1 Esther Abram and 2 Michelle Bennett,

1 Moreland Energy Foundation Ltd, 2Darebin City Council

Successful energy action programs cannot be built on assumptions about what motivates actions. We don’t make assumptions about which technical features will save energy in homes. We use recommendations based on research by technical energy specialists. Likewise, before choosing how to motivate action, we need recommendations based on research by social scientists.

——Michelle Shipworth, ‘Motivating Home Energy Action
— A Handbook of What Works’, April 2000
for the Australian Greenhouse Office

The Moreland Energy Foundation Ltd was established by Moreland City Council in Melbourne’s inner north to reduce community greenhouse gas emissions. The combination of our unique position as an organisation focussed on reducing local greenhouse emissions, and the strong links we are developing with the community, positions us well to develop and deliver innovative and exciting energy reduction programs.

Prior to commencing program development we conducted a social research project aimed to identify attitudes and behaviour on greenhouse and energy usage. The research collected data from householders and business separately, with 400 households and 200 businesses randomly selected and surveyed by telephone. Controls were in place to ensure the sample represented the whole municipality both geographically and ethnicity wise.

Not only will the findings provide us with data to reflect upon in program design, they also provide benchmark data which we will use to monitor our success over time.

Research findings

One of our key interests was to discover the level of environmental concern in our municipality and, most importantly, people’s knowledge of global warming. We discovered that the majority of householders have a high level of concern about environmental issues, with an average of 7.53 when ranked on a scale from 1–10. Concern of business was slightly lower with an average rating of 6.65. However for business concern did not necessarily lead to action, with just under half saying environment was important in terms of business decision making and over a third saying it was low.

Virtually all surveyed were aware of global warming, with 94% of households and 96% of business saying yes to this question. 74.4% of residents could think of at least one action to reduce the production of greenhouse gases, citing actions such as reducing electricity use and using public transport

However, almost half of businesses could not think of any actions they could take to reduce greenhouse gas emissions. When asked whether they were aware that reducing the amount of energy used by business would reduce the level of greenhouse gas production, 82% answered in the affirmative. The difference in results from these two similar questions shows that this knowledge is not top of mind.

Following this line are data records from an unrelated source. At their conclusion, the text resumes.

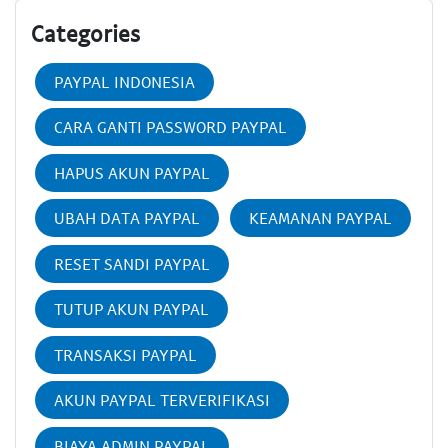
Categories
PAYPAL INDONESIA
CARA GANTI PASSWORD PAYPAL
HAPUS AKUN PAYPAL
UBAH DATA PAYPAL
KEAMANAN PAYPAL
RESET SANDI PAYPAL
TUTUP AKUN PAYPAL
TRANSAKSI PAYPAL
AKUN PAYPAL TERVERIFIKASI
BIAYA ADMIN PAYPAL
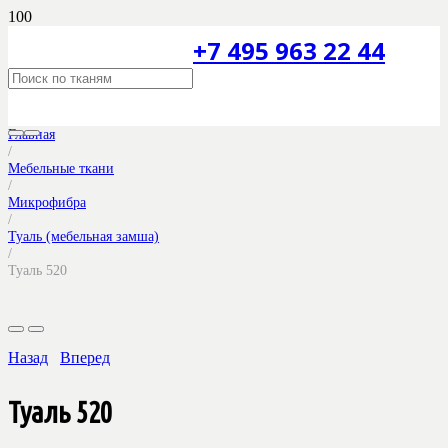
+7 495 963 22 44
Главная
/
Мебельные ткани
/
Микрофибра
/
Туаль (мебельная замша)
/
Туаль 520
Назад
Вперед
Туаль 520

Householders said they were prepared to take action to reduce greenhouse with 87.9% agreeing that they would try to follow ideas about reducing energy use if they heard them. 85% agreed that ‘cutting down the amount of energy I use will make a difference’ indicating that people felt their actions would have an impact.

77.4% said that they had tried to reduce their energy consumption over the last 12 months, particularly women (82.7%) and people aged 18–34 years (82.3%)

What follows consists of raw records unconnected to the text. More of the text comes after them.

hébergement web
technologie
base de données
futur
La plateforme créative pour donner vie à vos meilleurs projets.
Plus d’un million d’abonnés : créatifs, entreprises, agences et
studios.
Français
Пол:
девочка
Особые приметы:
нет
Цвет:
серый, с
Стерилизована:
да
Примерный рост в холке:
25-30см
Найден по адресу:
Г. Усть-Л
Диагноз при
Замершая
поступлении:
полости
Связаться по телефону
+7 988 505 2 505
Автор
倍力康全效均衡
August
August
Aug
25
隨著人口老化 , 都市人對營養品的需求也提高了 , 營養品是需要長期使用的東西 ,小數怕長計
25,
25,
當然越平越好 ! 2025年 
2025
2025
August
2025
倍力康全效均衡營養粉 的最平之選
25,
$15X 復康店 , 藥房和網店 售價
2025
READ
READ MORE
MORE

Business also demonstrated willingness to take action, with 93.5% agreeing that if they heard some ideas about reducing energy usage they would follow them and 90% agreeing that reducing energy usage would save their business money.

68.2% of respondents said that they would be quite likely or very likely to try to reduce the amount of energy they use if they received more information about it

Encouragingly, 34.8% said that there is nothing which makes it difficult for them to reduce the amount of energy they use. In terms of barriers to reducing energy, the main ones cited were the needs of children, wanting to manage the temperature of their home (heating and cooling), habit and convenience.

Interpreting and using research — things to bear in mind

The research has led us to conclude that there are high levels of knowledge about global warming and a reasonable understanding that energy usage leads to global warming. There is also considerable good will, demonstrated by the numbers of people who say they try to reduce their energy usage and those who say there is nothing difficult for them to reduce the amount of energy they use.

However, what is also clear is that energy use is not ‘top of mind’ for most people. This is supported by anecdotal evidence from other energy practitioners — with cheap electricity, the convenience and positive benefits associated with its use, most people don’t focus on energy. There is not a clear link between global warming, energy usage and personal behaviour in their minds, shaping their relationship with energy.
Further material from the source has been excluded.